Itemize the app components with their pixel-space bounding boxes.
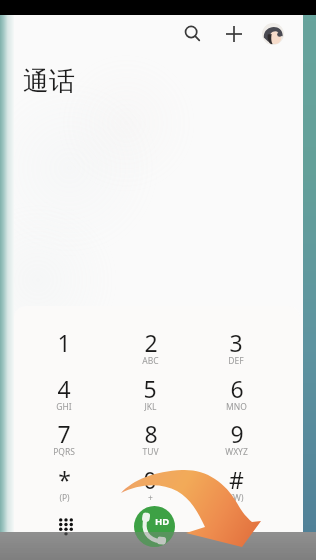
- button[interactable]: 3: [196, 327, 276, 369]
- staticText: 9: [230, 418, 244, 449]
- staticText: 5: [143, 373, 157, 404]
- staticText: TUV: [142, 446, 159, 457]
- staticText: JKL: [144, 401, 157, 412]
- button[interactable]: 6: [196, 373, 276, 415]
- staticText: 通话: [23, 65, 75, 98]
- button[interactable]: 9: [196, 418, 276, 460]
- button[interactable]: 4: [24, 373, 104, 415]
- button[interactable]: #: [196, 464, 276, 506]
- button[interactable]: 7: [24, 418, 104, 460]
- button[interactable]: 5: [110, 373, 190, 415]
- staticText: DEF: [228, 355, 244, 366]
- staticText: +: [148, 492, 153, 503]
- button[interactable]: Keypad: [52, 512, 80, 540]
- button[interactable]: Search: [180, 21, 205, 46]
- staticText: 2: [144, 327, 158, 358]
- staticText: GHI: [56, 401, 72, 412]
- button[interactable]: Profile: [262, 23, 284, 45]
- staticText: 4: [57, 373, 71, 404]
- staticText: 1: [57, 327, 71, 358]
- button[interactable]: Call: [134, 506, 175, 547]
- staticText: 0: [143, 464, 157, 495]
- staticText: HD: [155, 515, 170, 528]
- button[interactable]: 1: [24, 327, 104, 369]
- staticText: WXYZ: [225, 446, 248, 457]
- button[interactable]: 8: [110, 418, 190, 460]
- staticText: #: [229, 464, 244, 495]
- staticText: 8: [144, 418, 158, 449]
- staticText: 6: [230, 373, 244, 404]
- staticText: 3: [229, 327, 243, 358]
- button[interactable]: *: [24, 464, 104, 506]
- button[interactable]: Add contact: [221, 21, 246, 46]
- staticText: *: [58, 464, 71, 495]
- staticText: (W): [230, 492, 244, 503]
- staticText: (P): [59, 492, 70, 503]
- staticText: ABC: [142, 355, 159, 366]
- button[interactable]: 2: [110, 327, 190, 369]
- staticText: MNO: [226, 401, 247, 412]
- staticText: 7: [57, 418, 71, 449]
- button[interactable]: 0: [110, 464, 190, 506]
- staticText: PQRS: [53, 446, 75, 457]
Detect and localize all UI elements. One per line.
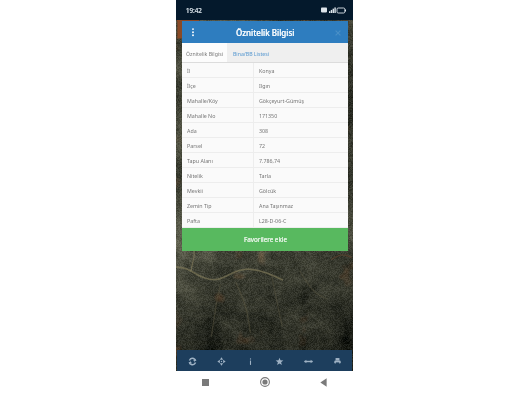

### TASK TO COMPLETE
Would you print the whole listing exactly, omitting the pictures?

### RESULT OF THIS EXERCISE
Itemize the app components with their pixel-space bounding boxes.
- button[interactable]: 3: [196, 327, 276, 369]
- staticText: 9: [230, 418, 244, 449]
- staticText: 5: [143, 373, 157, 404]
- staticText: TUV: [142, 446, 159, 457]
- staticText: JKL: [144, 401, 157, 412]
- button[interactable]: 6: [196, 373, 276, 415]
- staticText: 通话: [23, 65, 75, 98]
- button[interactable]: 9: [196, 418, 276, 460]
- button[interactable]: 4: [24, 373, 104, 415]
- button[interactable]: #: [196, 464, 276, 506]
- button[interactable]: 7: [24, 418, 104, 460]
- button[interactable]: 5: [110, 373, 190, 415]
- staticText: DEF: [228, 355, 244, 366]
- staticText: +: [148, 492, 153, 503]
- button[interactable]: Keypad: [52, 512, 80, 540]
- button[interactable]: Search: [180, 21, 205, 46]
- staticText: 2: [144, 327, 158, 358]
- staticText: GHI: [56, 401, 72, 412]
- button[interactable]: Profile: [262, 23, 284, 45]
- staticText: 4: [57, 373, 71, 404]
- staticText: 1: [57, 327, 71, 358]
- button[interactable]: Call: [134, 506, 175, 547]
- staticText: 0: [143, 464, 157, 495]
- staticText: HD: [155, 515, 170, 528]
- button[interactable]: 1: [24, 327, 104, 369]
- staticText: WXYZ: [225, 446, 248, 457]
- button[interactable]: 8: [110, 418, 190, 460]
- staticText: #: [229, 464, 244, 495]
- staticText: 8: [144, 418, 158, 449]
- staticText: 6: [230, 373, 244, 404]
- staticText: 3: [229, 327, 243, 358]
- button[interactable]: *: [24, 464, 104, 506]
- button[interactable]: Add contact: [221, 21, 246, 46]
- staticText: *: [58, 464, 71, 495]
- staticText: (W): [230, 492, 244, 503]
- staticText: (P): [59, 492, 70, 503]
- staticText: ABC: [142, 355, 159, 366]
- button[interactable]: 2: [110, 327, 190, 369]
- staticText: MNO: [226, 401, 247, 412]
- staticText: 7: [57, 418, 71, 449]
- button[interactable]: 0: [110, 464, 190, 506]
- staticText: PQRS: [53, 446, 75, 457]
Detect and localize all UI elements. One per line.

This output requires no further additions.